Task material Start Marker
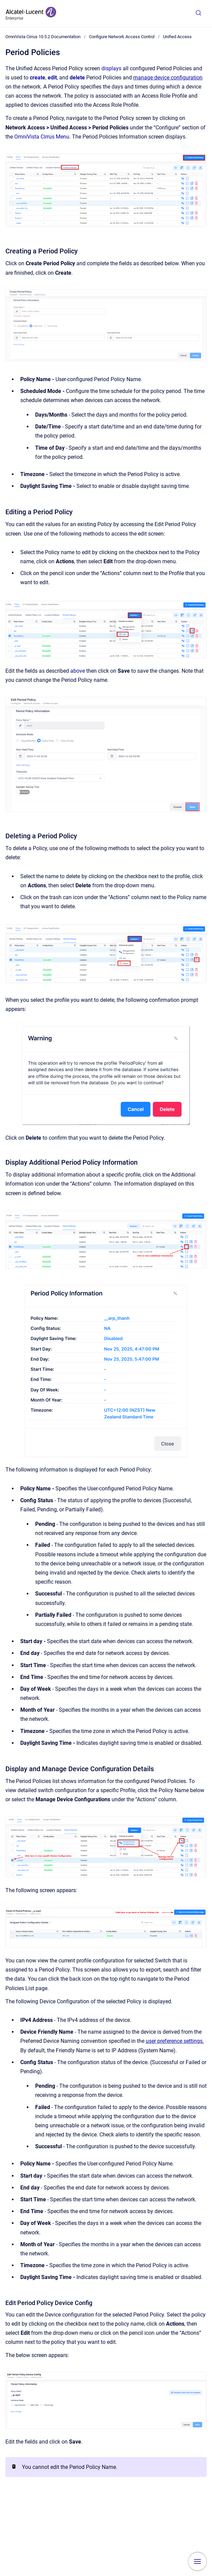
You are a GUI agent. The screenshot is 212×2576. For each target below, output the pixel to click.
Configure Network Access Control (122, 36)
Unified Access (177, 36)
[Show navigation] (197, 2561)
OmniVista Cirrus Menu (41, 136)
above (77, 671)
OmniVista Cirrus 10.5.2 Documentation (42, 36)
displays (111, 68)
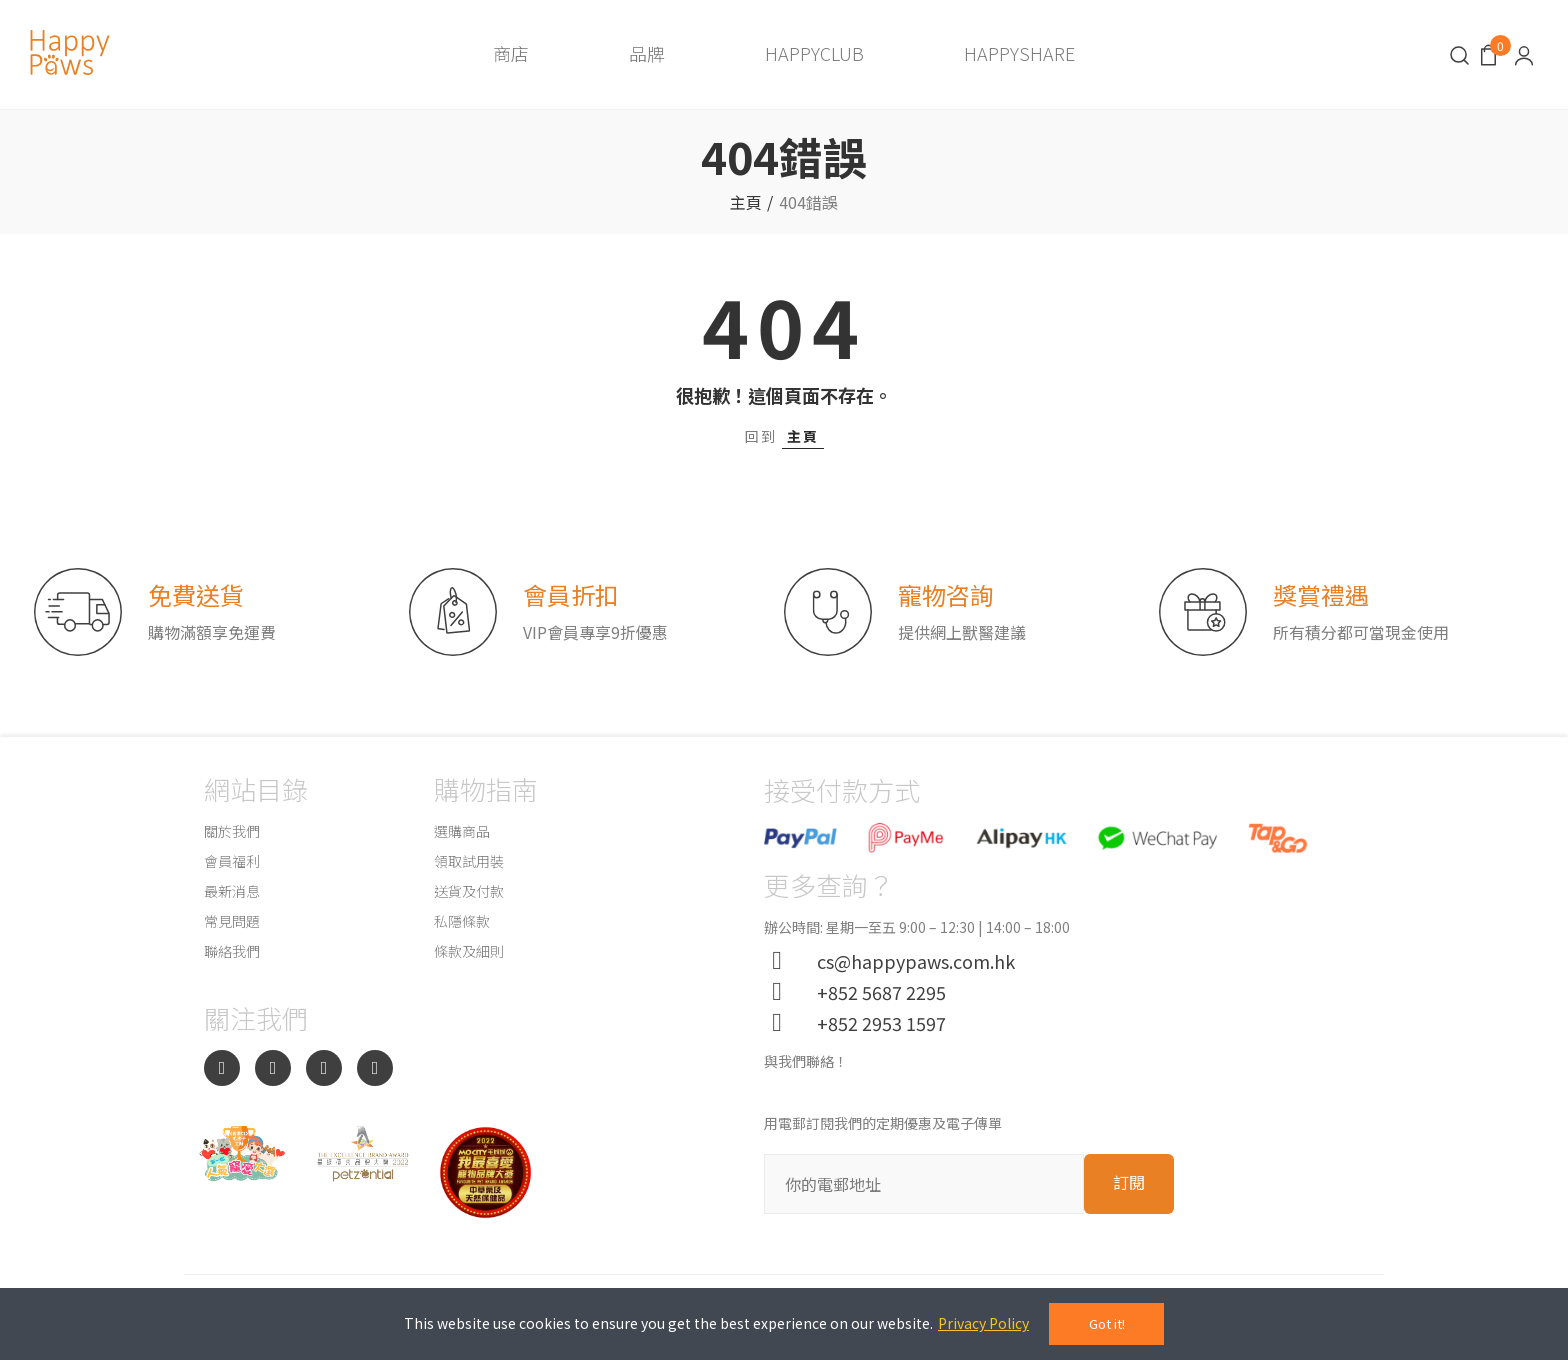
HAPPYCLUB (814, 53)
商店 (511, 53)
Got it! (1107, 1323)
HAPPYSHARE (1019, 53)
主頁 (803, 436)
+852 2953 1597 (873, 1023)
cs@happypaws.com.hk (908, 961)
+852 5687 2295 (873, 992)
Task material End Marker
Match on "OmniVista": copy every line in the records that has it.

OmniVista Cirrus Menu (41, 136)
OmniVista Cirrus 10.5.2 Documentation (42, 36)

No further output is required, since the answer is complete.